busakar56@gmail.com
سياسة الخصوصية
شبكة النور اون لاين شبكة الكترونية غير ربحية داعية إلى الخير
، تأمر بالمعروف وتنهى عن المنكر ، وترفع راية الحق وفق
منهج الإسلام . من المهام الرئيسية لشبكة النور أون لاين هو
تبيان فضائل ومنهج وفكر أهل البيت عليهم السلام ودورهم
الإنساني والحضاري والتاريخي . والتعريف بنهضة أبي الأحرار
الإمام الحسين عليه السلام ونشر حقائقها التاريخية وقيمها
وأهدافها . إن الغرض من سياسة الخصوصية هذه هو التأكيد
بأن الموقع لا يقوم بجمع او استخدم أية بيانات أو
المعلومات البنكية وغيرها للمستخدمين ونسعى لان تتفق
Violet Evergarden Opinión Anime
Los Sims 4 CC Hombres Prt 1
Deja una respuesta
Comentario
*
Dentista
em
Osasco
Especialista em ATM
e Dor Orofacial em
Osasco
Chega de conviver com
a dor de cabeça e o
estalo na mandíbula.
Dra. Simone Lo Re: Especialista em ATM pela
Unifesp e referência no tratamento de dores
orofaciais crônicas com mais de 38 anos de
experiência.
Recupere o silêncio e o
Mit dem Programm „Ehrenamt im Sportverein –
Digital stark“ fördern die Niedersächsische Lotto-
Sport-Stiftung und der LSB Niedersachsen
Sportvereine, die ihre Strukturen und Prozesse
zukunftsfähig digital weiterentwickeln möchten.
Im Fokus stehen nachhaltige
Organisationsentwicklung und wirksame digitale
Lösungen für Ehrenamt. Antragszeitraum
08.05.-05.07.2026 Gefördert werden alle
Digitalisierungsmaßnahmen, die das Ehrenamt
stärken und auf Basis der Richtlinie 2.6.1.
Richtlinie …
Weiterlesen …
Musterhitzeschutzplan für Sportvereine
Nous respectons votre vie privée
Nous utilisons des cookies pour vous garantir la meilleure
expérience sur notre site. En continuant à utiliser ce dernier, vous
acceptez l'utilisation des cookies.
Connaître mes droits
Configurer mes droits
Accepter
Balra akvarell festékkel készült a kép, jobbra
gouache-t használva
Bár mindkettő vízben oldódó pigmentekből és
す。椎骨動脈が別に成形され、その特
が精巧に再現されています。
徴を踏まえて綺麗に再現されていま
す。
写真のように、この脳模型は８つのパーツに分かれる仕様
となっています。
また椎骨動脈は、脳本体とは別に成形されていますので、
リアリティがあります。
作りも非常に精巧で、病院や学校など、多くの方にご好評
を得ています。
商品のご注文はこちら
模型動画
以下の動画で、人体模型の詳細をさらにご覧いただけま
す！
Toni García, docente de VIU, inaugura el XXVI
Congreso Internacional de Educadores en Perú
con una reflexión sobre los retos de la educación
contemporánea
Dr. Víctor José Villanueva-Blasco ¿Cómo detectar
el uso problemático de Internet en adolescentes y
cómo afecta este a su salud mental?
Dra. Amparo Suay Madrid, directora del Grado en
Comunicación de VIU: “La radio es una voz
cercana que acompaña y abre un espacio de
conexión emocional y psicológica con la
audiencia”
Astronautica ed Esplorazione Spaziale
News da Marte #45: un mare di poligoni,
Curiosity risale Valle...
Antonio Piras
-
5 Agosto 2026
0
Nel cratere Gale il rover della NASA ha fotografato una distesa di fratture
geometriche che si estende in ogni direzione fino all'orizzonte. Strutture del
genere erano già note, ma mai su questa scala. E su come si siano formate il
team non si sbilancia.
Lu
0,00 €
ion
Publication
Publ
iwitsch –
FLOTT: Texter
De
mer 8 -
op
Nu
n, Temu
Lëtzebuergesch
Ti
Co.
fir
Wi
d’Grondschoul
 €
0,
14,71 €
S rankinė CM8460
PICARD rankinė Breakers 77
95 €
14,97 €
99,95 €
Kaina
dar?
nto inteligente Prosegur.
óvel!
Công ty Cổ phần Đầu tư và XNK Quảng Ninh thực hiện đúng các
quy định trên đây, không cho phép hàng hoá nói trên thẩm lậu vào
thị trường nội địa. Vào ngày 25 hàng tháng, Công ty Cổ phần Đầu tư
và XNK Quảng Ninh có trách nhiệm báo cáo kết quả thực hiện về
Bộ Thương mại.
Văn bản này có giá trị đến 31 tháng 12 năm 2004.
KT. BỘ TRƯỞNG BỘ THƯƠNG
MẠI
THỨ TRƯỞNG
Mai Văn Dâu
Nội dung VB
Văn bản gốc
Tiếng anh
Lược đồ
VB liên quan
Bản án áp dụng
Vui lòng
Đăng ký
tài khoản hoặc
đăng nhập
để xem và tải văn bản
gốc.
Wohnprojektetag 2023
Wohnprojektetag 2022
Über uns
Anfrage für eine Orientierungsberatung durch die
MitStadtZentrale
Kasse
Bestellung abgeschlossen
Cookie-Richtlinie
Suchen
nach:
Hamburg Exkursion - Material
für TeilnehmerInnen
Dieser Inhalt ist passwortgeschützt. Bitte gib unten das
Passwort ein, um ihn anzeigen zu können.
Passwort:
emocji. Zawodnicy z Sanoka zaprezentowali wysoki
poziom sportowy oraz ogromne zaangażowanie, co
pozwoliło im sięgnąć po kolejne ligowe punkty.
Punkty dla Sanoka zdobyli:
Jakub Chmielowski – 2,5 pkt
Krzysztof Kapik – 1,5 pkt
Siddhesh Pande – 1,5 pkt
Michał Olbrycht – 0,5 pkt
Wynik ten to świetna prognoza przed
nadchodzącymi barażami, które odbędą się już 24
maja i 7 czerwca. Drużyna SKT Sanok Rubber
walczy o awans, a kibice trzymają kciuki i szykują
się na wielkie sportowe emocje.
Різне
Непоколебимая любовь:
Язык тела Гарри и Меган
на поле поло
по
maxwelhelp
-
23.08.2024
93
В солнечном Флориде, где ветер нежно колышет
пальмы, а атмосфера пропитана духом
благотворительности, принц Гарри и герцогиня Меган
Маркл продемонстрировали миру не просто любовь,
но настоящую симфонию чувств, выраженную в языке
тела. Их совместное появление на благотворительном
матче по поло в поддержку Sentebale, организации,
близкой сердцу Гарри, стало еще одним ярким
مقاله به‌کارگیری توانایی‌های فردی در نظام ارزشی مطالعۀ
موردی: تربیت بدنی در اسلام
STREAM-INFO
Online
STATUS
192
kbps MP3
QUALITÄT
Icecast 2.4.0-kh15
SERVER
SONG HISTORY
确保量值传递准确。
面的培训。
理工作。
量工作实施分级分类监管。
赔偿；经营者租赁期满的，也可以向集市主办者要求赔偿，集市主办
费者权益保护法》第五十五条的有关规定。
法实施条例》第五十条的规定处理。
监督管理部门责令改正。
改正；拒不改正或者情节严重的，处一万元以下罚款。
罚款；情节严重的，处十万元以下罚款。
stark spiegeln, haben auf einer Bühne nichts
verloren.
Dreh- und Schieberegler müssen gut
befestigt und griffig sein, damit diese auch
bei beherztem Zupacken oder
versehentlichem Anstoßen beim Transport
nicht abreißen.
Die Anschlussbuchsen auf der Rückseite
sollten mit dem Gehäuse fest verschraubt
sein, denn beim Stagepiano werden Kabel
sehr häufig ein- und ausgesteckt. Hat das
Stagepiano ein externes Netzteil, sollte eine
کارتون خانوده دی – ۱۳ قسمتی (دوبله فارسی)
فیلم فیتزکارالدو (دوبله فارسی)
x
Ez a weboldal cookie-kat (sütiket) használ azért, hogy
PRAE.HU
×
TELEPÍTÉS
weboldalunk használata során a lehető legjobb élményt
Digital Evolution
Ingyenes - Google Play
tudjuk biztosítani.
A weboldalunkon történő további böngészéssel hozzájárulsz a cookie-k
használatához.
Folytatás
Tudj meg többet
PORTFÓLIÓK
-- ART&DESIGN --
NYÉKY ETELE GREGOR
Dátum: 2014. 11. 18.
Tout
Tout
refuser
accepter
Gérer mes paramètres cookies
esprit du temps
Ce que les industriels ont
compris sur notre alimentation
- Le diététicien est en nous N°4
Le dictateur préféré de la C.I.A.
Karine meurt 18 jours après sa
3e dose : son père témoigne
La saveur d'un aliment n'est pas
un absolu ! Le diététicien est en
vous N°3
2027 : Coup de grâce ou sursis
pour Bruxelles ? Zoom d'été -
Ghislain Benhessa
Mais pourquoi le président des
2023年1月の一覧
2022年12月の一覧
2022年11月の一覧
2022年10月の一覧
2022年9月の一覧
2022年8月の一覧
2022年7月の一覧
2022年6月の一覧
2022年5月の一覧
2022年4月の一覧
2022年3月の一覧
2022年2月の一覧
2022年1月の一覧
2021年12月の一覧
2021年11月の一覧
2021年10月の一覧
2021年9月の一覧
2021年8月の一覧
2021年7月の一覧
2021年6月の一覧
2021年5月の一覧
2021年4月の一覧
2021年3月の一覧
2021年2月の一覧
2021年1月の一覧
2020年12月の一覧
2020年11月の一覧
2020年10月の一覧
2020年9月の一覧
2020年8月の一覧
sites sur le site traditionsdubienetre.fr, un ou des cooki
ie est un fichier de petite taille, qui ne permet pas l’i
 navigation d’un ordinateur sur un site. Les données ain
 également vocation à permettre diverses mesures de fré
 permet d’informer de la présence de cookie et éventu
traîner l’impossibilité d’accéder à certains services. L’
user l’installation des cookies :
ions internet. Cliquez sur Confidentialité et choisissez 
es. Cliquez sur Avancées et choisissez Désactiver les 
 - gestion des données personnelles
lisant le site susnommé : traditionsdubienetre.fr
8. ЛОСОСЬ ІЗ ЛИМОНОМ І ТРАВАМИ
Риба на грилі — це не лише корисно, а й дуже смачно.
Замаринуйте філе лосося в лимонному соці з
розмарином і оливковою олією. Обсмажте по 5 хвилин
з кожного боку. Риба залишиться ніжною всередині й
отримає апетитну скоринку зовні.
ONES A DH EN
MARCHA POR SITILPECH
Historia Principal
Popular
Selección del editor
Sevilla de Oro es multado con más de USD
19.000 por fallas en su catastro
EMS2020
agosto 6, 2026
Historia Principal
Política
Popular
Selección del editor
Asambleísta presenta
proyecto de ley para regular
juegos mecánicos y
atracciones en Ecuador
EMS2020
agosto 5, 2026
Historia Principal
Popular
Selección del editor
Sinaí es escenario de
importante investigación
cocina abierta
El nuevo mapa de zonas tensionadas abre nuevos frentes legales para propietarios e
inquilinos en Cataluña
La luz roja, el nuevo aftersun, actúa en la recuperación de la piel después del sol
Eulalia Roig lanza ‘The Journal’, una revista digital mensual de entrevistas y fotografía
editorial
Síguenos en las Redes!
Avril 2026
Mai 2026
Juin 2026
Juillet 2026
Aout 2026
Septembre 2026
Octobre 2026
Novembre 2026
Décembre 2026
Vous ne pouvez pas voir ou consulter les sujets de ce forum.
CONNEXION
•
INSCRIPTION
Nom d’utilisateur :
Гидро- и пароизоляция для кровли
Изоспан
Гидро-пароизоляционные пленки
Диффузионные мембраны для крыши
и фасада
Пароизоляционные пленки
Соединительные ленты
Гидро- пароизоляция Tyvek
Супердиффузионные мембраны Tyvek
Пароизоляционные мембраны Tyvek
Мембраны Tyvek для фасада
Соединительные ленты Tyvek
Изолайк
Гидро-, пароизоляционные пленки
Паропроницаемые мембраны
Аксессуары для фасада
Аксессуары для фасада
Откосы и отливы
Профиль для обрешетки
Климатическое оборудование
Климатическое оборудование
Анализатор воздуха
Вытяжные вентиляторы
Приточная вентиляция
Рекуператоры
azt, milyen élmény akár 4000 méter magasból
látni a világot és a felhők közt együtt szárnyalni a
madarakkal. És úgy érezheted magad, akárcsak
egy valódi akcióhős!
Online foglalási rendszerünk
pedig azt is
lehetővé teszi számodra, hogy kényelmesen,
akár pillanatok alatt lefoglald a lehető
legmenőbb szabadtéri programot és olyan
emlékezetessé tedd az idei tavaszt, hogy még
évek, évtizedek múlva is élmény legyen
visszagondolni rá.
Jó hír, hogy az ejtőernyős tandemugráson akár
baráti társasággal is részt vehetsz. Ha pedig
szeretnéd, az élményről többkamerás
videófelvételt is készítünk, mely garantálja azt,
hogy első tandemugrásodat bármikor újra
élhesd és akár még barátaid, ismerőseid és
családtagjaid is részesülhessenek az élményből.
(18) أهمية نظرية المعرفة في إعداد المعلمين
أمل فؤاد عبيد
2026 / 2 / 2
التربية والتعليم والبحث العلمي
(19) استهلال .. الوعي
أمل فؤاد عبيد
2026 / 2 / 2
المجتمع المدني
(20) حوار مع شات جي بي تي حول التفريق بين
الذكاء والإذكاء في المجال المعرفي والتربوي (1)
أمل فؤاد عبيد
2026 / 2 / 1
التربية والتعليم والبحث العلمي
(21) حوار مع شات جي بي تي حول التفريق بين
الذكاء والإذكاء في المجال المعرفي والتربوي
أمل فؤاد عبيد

▸ Exercise objective: Retype the records above exactly, from their first line through the line that contains "Sport-Stiftung und der LSB Niedersachsen", and stop there.

▸ Task solution:
busakar56@gmail.com
سياسة الخصوصية
شبكة النور اون لاين شبكة الكترونية غير ربحية داعية إلى الخير
، تأمر بالمعروف وتنهى عن المنكر ، وترفع راية الحق وفق
منهج الإسلام . من المهام الرئيسية لشبكة النور أون لاين هو
تبيان فضائل ومنهج وفكر أهل البيت عليهم السلام ودورهم
الإنساني والحضاري والتاريخي . والتعريف بنهضة أبي الأحرار
الإمام الحسين عليه السلام ونشر حقائقها التاريخية وقيمها
وأهدافها . إن الغرض من سياسة الخصوصية هذه هو التأكيد
بأن الموقع لا يقوم بجمع او استخدم أية بيانات أو
المعلومات البنكية وغيرها للمستخدمين ونسعى لان تتفق
Violet Evergarden Opinión Anime
Los Sims 4 CC Hombres Prt 1
Deja una respuesta
Comentario
*
Dentista
em
Osasco
Especialista em ATM
e Dor Orofacial em
Osasco
Chega de conviver com
a dor de cabeça e o
estalo na mandíbula.
Dra. Simone Lo Re: Especialista em ATM pela
Unifesp e referência no tratamento de dores
orofaciais crônicas com mais de 38 anos de
experiência.
Recupere o silêncio e o
Mit dem Programm „Ehrenamt im Sportverein –
Digital stark“ fördern die Niedersächsische Lotto-
Sport-Stiftung und der LSB Niedersachsen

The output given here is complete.